** Data shown follows **

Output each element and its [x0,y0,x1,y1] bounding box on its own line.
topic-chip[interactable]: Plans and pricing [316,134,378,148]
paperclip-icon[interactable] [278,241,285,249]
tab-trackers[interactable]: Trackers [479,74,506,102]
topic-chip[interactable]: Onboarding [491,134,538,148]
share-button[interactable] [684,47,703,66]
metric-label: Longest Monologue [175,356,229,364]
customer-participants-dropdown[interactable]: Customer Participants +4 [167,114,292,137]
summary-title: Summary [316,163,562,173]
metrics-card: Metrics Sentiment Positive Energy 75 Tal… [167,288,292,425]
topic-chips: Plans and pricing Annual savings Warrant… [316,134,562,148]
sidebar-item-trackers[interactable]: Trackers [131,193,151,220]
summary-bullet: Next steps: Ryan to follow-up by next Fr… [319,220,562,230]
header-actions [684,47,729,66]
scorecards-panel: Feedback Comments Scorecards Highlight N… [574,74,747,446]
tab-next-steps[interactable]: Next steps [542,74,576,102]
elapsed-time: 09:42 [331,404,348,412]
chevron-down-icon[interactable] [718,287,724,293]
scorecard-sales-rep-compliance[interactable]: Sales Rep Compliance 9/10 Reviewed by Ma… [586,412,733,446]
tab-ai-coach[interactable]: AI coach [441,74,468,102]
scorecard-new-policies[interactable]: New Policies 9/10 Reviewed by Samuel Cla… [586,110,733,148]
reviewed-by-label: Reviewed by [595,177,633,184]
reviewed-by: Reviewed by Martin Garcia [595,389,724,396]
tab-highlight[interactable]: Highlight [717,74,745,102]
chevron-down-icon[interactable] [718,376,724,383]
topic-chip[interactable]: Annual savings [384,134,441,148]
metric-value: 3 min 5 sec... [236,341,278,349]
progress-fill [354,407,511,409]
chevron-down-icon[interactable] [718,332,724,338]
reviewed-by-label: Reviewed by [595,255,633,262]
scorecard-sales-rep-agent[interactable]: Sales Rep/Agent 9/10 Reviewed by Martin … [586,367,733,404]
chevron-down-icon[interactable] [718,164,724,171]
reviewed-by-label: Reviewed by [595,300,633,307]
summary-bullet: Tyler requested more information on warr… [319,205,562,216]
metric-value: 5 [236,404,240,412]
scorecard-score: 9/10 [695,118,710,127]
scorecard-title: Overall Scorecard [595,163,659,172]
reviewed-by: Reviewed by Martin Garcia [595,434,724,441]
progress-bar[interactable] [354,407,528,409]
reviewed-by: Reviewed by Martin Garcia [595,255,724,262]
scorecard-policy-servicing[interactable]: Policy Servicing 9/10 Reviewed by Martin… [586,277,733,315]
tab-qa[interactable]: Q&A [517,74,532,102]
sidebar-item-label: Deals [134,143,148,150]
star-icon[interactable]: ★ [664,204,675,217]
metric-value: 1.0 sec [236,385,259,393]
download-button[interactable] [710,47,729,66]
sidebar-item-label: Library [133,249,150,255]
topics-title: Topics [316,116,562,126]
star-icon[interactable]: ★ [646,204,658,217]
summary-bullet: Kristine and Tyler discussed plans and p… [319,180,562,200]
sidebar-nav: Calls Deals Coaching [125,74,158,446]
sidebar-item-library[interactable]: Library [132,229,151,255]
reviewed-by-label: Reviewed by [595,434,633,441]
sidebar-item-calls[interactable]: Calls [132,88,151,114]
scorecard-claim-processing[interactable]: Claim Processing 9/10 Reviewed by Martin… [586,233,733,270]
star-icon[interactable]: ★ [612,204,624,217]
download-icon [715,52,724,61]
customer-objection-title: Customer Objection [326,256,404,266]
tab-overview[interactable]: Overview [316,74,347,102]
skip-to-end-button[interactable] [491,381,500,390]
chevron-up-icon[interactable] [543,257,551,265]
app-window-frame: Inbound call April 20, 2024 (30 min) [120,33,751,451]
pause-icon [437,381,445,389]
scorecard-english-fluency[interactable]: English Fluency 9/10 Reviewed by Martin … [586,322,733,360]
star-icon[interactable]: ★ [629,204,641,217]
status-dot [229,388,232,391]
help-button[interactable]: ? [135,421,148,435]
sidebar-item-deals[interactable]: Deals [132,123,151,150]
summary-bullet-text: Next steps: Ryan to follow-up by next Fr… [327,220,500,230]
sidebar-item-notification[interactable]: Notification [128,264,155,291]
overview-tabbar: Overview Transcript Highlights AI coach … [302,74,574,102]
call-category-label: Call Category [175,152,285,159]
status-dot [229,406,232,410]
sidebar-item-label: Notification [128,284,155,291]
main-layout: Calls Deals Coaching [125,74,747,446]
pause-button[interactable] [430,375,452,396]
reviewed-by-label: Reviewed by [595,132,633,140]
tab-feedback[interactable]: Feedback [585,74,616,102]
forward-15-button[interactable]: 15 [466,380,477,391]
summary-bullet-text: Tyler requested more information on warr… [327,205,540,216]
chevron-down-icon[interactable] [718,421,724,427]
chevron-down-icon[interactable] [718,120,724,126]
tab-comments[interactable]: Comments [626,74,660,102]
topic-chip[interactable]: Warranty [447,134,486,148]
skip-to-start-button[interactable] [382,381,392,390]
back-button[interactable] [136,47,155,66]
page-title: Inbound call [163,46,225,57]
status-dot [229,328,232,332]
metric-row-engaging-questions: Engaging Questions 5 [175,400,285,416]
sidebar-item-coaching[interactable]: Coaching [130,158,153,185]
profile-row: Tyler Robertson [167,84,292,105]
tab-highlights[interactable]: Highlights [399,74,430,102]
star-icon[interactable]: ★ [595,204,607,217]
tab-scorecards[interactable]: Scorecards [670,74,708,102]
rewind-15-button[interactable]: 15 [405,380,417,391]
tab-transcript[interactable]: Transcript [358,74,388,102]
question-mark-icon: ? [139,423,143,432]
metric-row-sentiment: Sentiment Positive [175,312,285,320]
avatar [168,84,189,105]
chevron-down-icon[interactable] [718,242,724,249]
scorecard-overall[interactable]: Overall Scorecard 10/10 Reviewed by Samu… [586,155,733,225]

** End of Data shown **

Write every line of the material above again, exactly.

Output each element and its [x0,y0,x1,y1] bounding box on its own line.
topic-chip[interactable]: Plans and pricing [316,134,378,148]
paperclip-icon[interactable] [278,241,285,249]
tab-trackers[interactable]: Trackers [479,74,506,102]
topic-chip[interactable]: Onboarding [491,134,538,148]
share-button[interactable] [684,47,703,66]
metric-label: Longest Monologue [175,356,229,364]
customer-participants-dropdown[interactable]: Customer Participants +4 [167,114,292,137]
summary-title: Summary [316,163,562,173]
metrics-card: Metrics Sentiment Positive Energy 75 Tal… [167,288,292,425]
topic-chips: Plans and pricing Annual savings Warrant… [316,134,562,148]
sidebar-item-trackers[interactable]: Trackers [131,193,151,220]
summary-bullet: Next steps: Ryan to follow-up by next Fr… [319,220,562,230]
header-actions [684,47,729,66]
scorecards-panel: Feedback Comments Scorecards Highlight N… [574,74,747,446]
tab-next-steps[interactable]: Next steps [542,74,576,102]
elapsed-time: 09:42 [331,404,348,412]
chevron-down-icon[interactable] [718,287,724,293]
scorecard-sales-rep-compliance[interactable]: Sales Rep Compliance 9/10 Reviewed by Ma… [586,412,733,446]
tab-ai-coach[interactable]: AI coach [441,74,468,102]
scorecard-new-policies[interactable]: New Policies 9/10 Reviewed by Samuel Cla… [586,110,733,148]
reviewed-by-label: Reviewed by [595,177,633,184]
reviewed-by: Reviewed by Martin Garcia [595,389,724,396]
tab-highlight[interactable]: Highlight [717,74,745,102]
chevron-down-icon[interactable] [718,376,724,383]
topic-chip[interactable]: Annual savings [384,134,441,148]
metric-value: 3 min 5 sec... [236,341,278,349]
progress-fill [354,407,511,409]
chevron-down-icon[interactable] [718,332,724,338]
reviewed-by-label: Reviewed by [595,255,633,262]
scorecard-sales-rep-agent[interactable]: Sales Rep/Agent 9/10 Reviewed by Martin … [586,367,733,404]
chevron-down-icon[interactable] [718,164,724,171]
reviewed-by-label: Reviewed by [595,300,633,307]
summary-bullet: Tyler requested more information on warr… [319,205,562,216]
metric-value: 5 [236,404,240,412]
scorecard-score: 9/10 [695,118,710,127]
scorecard-title: Overall Scorecard [595,163,659,172]
reviewed-by: Reviewed by Martin Garcia [595,434,724,441]
progress-bar[interactable] [354,407,528,409]
reviewed-by: Reviewed by Martin Garcia [595,255,724,262]
scorecard-policy-servicing[interactable]: Policy Servicing 9/10 Reviewed by Martin… [586,277,733,315]
tab-qa[interactable]: Q&A [517,74,532,102]
sidebar-item-label: Deals [134,143,148,150]
star-icon[interactable]: ★ [664,204,675,217]
metric-value: 1.0 sec [236,385,259,393]
download-button[interactable] [710,47,729,66]
sidebar-item-label: Library [133,249,150,255]
topics-title: Topics [316,116,562,126]
star-icon[interactable]: ★ [646,204,658,217]
summary-bullet: Kristine and Tyler discussed plans and p… [319,180,562,200]
sidebar-nav: Calls Deals Coaching [125,74,158,446]
sidebar-item-library[interactable]: Library [132,229,151,255]
reviewed-by-label: Reviewed by [595,434,633,441]
sidebar-item-calls[interactable]: Calls [132,88,151,114]
scorecard-claim-processing[interactable]: Claim Processing 9/10 Reviewed by Martin… [586,233,733,270]
star-icon[interactable]: ★ [612,204,624,217]
download-icon [715,52,724,61]
customer-objection-title: Customer Objection [326,256,404,266]
tab-overview[interactable]: Overview [316,74,347,102]
skip-to-end-button[interactable] [491,381,500,390]
chevron-up-icon[interactable] [543,257,551,265]
app-window-frame: Inbound call April 20, 2024 (30 min) [120,33,751,451]
pause-icon [437,381,445,389]
scorecard-english-fluency[interactable]: English Fluency 9/10 Reviewed by Martin … [586,322,733,360]
star-icon[interactable]: ★ [629,204,641,217]
status-dot [229,388,232,391]
help-button[interactable]: ? [135,421,148,435]
sidebar-item-deals[interactable]: Deals [132,123,151,150]
summary-bullet-text: Next steps: Ryan to follow-up by next Fr… [327,220,500,230]
sidebar-item-notification[interactable]: Notification [128,264,155,291]
overview-tabbar: Overview Transcript Highlights AI coach … [302,74,574,102]
call-category-label: Call Category [175,152,285,159]
status-dot [229,406,232,410]
sidebar-item-label: Notification [128,284,155,291]
main-layout: Calls Deals Coaching [125,74,747,446]
pause-button[interactable] [430,375,452,396]
reviewed-by-label: Reviewed by [595,132,633,140]
tab-feedback[interactable]: Feedback [585,74,616,102]
forward-15-button[interactable]: 15 [466,380,477,391]
summary-bullet-text: Tyler requested more information on warr… [327,205,540,216]
chevron-down-icon[interactable] [718,421,724,427]
chevron-down-icon[interactable] [718,120,724,126]
tab-comments[interactable]: Comments [626,74,660,102]
topic-chip[interactable]: Warranty [447,134,486,148]
skip-to-start-button[interactable] [382,381,392,390]
back-button[interactable] [136,47,155,66]
page-title: Inbound call [163,46,225,57]
status-dot [229,328,232,332]
metric-row-engaging-questions: Engaging Questions 5 [175,400,285,416]
sidebar-item-coaching[interactable]: Coaching [130,158,153,185]
profile-row: Tyler Robertson [167,84,292,105]
tab-highlights[interactable]: Highlights [399,74,430,102]
star-icon[interactable]: ★ [595,204,607,217]
tab-scorecards[interactable]: Scorecards [670,74,708,102]
rewind-15-button[interactable]: 15 [405,380,417,391]
tab-transcript[interactable]: Transcript [358,74,388,102]
question-mark-icon: ? [139,423,143,432]
metric-row-sentiment: Sentiment Positive [175,312,285,320]
avatar [168,84,189,105]
chevron-down-icon[interactable] [718,242,724,249]
scorecard-overall[interactable]: Overall Scorecard 10/10 Reviewed by Samu… [586,155,733,225]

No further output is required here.